Il problema è che molte aziende applicano il Metodo, o metodi simili, in modo puramente intuitivo, senza mai misurarne l’efficacia con numeri concreti. Questo è un errore che rende impossibile capire se si sta effettivamente migliorando o se si sta semplicemente ripetendo lo stesso schema con l’illusione del progresso.
Per la fase di Innovazione, il numero da guardare riguarda quante idee, tra tutte quelle generate, si trasformano realmente in azioni concrete. Un’azienda può generare decine di buone idee in una riunione, ma se nessuna di queste diventa un’azione tracciabile nelle settimane successive, quella fase di Innovazione è puramente teatrale.
Per la fase di Organizzazione, l’indicatore più rilevante riguarda il tempo che si perde tra un passaggio del processo e il successivo. Sono le famose micro-inefficienze che, prese singolarmente, sembrano irrilevanti, ma che moltiplicate su base mensile diventano un costo enorme in termini di produttività persa.
Per la fase di Incremento, il numero da monitorare è il miglioramento percentuale di ogni ciclo rispetto al precedente. Non basta ottenere un risultato positivo: bisogna verificare se quel risultato è effettivamente superiore a quello del ciclo precedente, e in quale misura.

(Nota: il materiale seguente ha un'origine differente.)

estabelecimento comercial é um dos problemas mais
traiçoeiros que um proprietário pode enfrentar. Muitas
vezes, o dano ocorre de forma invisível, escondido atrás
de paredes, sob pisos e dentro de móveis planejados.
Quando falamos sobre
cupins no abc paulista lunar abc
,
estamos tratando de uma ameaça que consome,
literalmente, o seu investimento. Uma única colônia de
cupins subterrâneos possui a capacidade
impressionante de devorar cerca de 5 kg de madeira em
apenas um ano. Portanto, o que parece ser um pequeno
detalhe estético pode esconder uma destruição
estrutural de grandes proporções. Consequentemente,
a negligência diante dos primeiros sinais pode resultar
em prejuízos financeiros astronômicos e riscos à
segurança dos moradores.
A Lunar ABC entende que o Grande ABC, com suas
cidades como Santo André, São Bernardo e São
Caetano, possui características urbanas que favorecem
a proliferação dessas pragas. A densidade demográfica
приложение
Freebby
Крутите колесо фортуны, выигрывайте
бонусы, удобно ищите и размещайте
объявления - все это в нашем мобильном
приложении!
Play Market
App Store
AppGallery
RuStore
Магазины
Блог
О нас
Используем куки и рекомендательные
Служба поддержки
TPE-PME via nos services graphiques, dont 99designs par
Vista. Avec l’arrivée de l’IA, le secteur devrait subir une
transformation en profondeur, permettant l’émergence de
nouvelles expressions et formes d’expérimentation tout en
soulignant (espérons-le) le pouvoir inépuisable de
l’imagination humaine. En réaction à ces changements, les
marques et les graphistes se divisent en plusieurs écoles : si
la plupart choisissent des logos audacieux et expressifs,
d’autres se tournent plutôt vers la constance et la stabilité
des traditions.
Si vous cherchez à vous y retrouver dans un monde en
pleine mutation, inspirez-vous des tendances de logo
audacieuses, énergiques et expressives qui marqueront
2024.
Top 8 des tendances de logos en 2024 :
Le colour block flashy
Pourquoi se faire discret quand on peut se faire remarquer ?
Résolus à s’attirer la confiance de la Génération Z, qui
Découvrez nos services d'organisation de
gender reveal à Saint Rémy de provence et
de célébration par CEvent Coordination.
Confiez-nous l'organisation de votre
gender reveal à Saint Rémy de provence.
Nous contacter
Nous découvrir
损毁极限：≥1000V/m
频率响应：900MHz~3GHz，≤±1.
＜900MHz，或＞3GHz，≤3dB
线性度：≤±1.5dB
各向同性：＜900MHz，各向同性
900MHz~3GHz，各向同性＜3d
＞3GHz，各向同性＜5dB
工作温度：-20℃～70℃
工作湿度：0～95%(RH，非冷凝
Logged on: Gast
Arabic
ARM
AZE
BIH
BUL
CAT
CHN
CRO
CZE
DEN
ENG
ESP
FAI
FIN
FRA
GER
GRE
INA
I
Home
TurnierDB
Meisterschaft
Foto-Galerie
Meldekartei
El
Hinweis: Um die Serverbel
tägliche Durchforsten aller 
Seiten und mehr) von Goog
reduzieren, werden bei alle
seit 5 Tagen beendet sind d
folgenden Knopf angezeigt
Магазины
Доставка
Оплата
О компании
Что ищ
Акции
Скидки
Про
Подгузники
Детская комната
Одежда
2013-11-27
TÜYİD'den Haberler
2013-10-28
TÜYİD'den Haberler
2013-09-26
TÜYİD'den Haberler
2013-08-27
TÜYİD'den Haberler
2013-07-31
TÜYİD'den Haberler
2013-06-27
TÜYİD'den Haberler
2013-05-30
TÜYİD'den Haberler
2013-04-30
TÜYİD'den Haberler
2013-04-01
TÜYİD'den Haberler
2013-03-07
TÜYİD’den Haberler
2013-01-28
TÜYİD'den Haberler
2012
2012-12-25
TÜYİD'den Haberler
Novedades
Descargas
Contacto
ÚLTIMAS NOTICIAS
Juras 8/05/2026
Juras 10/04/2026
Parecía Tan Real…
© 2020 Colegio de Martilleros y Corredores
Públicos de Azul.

Questi tre numeri, semplici da monitorare anche senza software costosi, trasformano il Metodo I.O.I. da filosofia ispirazionale a strumento di gestione concreto, verificabile, oggettivo.
Il ruolo dell’intelligenza artificiale nella gestione degli obiettivi
Non si può parlare oggi di gestione obiettivi senza affrontare il tema dell’intelligenza artificiale, che sta effettivamente cambiando il modo in cui le aziende possono impostare, monitorare e raggiungere i propri traguardi.
È importante essere chiari su un punto: l’intelligenza artificiale non decide al posto dell’imprenditore cosa l’azienda vuole ottenere. Questa resta, e resterà sempre, una decisione profondamente umana, legata alla visione, ai valori e alla strategia di chi guida l’impresa.
Dove l’intelligenza artificiale offre un contributo reale è nella fase operativa della gestione obiettivi. Può automatizzare il monitoraggio dei KPI descritti nel paragrafo precedente, segnalando in tempo reale quando un progetto sta deviando dai tempi previsti. Può analizzare grandi quantità di dati che, senza strumenti adeguati, richiederebbero settimane di lavoro manuale, restituendo insight utili per correggere la rotta con anticipo. Può, infine, liberare tempo che l’imprenditore e il team possono reinvestire in attività ad alto valore, quelle strategiche, quelle che nessuna macchina può realmente svolgere.
Il rischio, paradossalmente, non è che l’intelligenza artificiale sostituisca il lavoro umano nella gestione obiettivi. Il rischio è che venga utilizzata per automatizzare attività che non avevano bisogno di esistere, invece di essere sfruttata per eliminare le zavorre operative descritte all’inizio di questo articolo, liberando davvero tempo ed energie verso ciò che conta.
Conclusioni
La gestione obiettivi non è mai stata, e non sarà mai, una questione di sola ambizione o di sola strategia scritta su carta. È l’intersezione di tre elementi concreti: la consapevolezza delle proprie zavorre, la disciplina quotidiana nell’esecuzione, e la capacità di misurare con numeri oggettivi se si sta davvero avanzando. L’intelligenza artificiale, oggi, può accelerare questo processo, ma non può sostituirlo.
Se la tua azienda ha fissato obiettivi ambiziosi quest’anno e a metà anno la distanza da quegli obiettivi comincia a preoccuparti, il problema probabilmente non è la mancanza di impegno del tuo team. È la mancanza di un metodo che integri questi tre elementi in modo sistematico e verificabile.